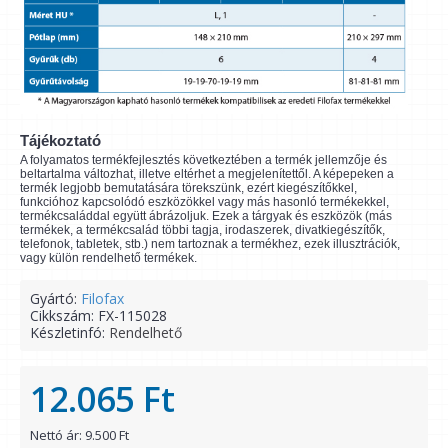
Tájékoztató
A folyamatos termékfejlesztés következtében a termék jellemzője és
beltartalma változhat, illetve eltérhet a megjelenítettől. A képepeken a
termék legjobb bemutatására törekszünk, ezért kiegészítőkkel,
funkcióhoz kapcsolódó eszközökkel vagy más hasonló termékekkel,
termékcsaláddal együtt ábrázoljuk. Ezek a tárgyak és eszközök (más
termékek, a termékcsalád többi tagja, irodaszerek, divatkiegészítők,
telefonok, tabletek, stb.) nem tartoznak a termékhez, ezek illusztrációk,
vagy külön rendelhető termékek.
Gyártó:
Filofax
Cikkszám:
FX-115028
Készletinfó:
Rendelhető
12.065 Ft
Nettó ár: 9.500 Ft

HOW TO COMPLETE THIS TASK: Copy all lines above where "vagy" is present.

TASK RESPONSE:
funkcióhoz kapcsolódó eszközökkel vagy más hasonló termékekkel,
vagy külön rendelhető termékek.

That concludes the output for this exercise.